If the user likes an item, the user also tends to like the item with the similar characteristics of the item, so the recommendation quality can be improved by mining the similar item recommendation of the item that the user likes. Similarly, item similarity is setFrom similarity of item features and similarity of social label relationshipsNormal distribution consists of:
according to Bayes reasoning, the following loss function is obtained:
wherein item ii and ijSimilarity of (2)The project characteristics and social label influence factors are comprehensively considered, and the calculation formula is as follows:
step S8: constructing a social recommendation model EISocialMF based on user scores, trust relationships and social labels:
according to the analysis, the influence of the user trust relationship, the scoring information and the social label on the preference similarity and the project similarity of the user is comprehensively considered, the user and project feature regular term is introduced, and the social recommendation model EISocialMF is obtained, wherein the EISocialMF model is specifically as follows:
where sim (u, t) represents user uu and utSim (i, j) represents item ii and ijThe similarity between the two groups is similar to each other,andrespectively represent quilt uuNumber of trusted users and trust uuThe number of users of (c);representing the similarity between trusted users of the trusted users;representing the similarity of two users based on a trust relationship, by user uu and uvRespectively trust their common users ukObtaining the trust relationship;representing the similarity of two trusts based on trust relationship, by uu、uvWith co-trusted users ukThe trust relationship of (a) obtains:
therefore, recommendation can be made based on the obtained eisalicmf model.

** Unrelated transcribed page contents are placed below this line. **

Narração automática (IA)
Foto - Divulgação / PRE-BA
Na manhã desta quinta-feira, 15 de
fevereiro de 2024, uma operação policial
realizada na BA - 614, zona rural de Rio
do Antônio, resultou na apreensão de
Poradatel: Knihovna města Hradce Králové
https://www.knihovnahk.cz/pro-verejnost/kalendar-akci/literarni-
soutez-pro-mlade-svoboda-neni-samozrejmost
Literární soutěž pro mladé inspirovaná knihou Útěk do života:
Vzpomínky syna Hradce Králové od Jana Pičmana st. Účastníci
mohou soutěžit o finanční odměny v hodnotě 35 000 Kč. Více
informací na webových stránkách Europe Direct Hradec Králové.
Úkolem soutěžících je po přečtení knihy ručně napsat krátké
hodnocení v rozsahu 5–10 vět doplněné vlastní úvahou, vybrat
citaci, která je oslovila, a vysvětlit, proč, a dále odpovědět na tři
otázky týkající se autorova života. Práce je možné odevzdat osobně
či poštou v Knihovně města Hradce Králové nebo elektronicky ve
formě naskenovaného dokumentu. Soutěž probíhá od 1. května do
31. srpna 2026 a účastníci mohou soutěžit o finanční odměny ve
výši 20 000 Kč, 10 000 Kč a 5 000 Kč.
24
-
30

And a similarity relation S formed by the user characteristics U, the trust relation characteristics B and E and the label weight relation G is used for restraining the user characteristic space, and a similarity relation S formed by the project characteristics V and the social label weight relation H is used for restraining the project characteristic space, so that the quality of predicting the interest preference of the user is improved.

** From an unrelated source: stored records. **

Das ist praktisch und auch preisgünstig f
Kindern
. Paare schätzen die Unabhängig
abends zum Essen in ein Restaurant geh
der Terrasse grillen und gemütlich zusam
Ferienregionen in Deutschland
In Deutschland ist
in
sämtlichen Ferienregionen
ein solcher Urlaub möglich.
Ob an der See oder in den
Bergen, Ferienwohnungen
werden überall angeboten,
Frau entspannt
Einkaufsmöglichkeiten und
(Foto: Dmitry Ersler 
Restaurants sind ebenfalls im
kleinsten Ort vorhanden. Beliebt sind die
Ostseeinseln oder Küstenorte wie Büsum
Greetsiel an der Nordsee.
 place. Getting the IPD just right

Fig. 2 is a schematic diagram of a recommendation framework of the eisocial mf model, and a corresponding recommendation process is as follows: establishing a social recommendation model according to explicit interaction information such as user scores and direct trust relationships of users and implicit interaction information such as social labels: a trust relationship model, a CSIT model, and a social tag-based weight relationship model. The specific process is as follows: mapping user characteristics, trustor users and project characteristics to a shared space by using a matrix decomposition technology, and establishing a TrustMF (TrustMF) recommendation model; acquiring the social status of a user in a social network by using PageRank; in combination with a CSIT model, a recommendation model USSocialMF based on the user social status is constructed according to the user score and the trust relationship information; establishing user weight and project weight by using implicit interactive information such as social labels and the like; combining the hidden feature space and the social label weight information to respectively obtain the hidden similarity of the user and the item; combining the socialized recommendation model and the implicit similarity by utilizing a social IT framework structure to establish a recommendation model EISocialMF based on an implicit similarity social feedback technology with an explicit and implicit social relationship fused with a social status; learning and training the model to obtain a user and project hidden feature space; the scores are predicted and recommended.

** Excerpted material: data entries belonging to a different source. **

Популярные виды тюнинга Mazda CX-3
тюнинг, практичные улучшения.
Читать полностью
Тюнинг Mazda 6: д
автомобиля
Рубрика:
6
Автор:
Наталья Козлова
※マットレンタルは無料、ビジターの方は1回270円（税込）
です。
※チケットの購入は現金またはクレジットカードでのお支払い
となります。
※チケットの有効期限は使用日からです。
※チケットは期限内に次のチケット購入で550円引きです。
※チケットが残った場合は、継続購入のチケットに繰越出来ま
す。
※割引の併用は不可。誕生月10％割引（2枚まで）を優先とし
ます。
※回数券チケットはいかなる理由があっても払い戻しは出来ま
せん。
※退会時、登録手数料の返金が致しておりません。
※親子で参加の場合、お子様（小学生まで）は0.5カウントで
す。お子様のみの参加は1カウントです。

The above-mentioned embodiments are merely illustrative of the technical solutions of the present invention in a specific embodiment, and any equivalent substitutions and modifications or partial substitutions of the present invention without departing from the spirit and scope of the present invention should be covered by the claims of the present invention.
Claims (9)
1. A recommendation method of a hidden social relationship feedback technology fusing the social status of a user is characterized by comprising the following steps:
constructing a recommendation model TrustMF according to the trust relationship of the user;
calculating the social place value of the user according to a PageRank algorithm, and acquiring the social place weight of the user based on the social place value of the user;
constructing a recommendation model USSocialMF based on the social status of the user according to the user score and the trust relationship;
acquiring a user weight and a project weight by using the social label;
establishing a social recommendation model TSoccialaMF based on social label weight according to the user weight and the project weight;
training a TrustMF model, a USSocialMF model and a TSocialMF model;
obtaining implicit similarity of users and items by utilizing a social matrix feedback technology;
and constructing a social recommendation model EISocialMF based on user scores, trust relationships and social labels.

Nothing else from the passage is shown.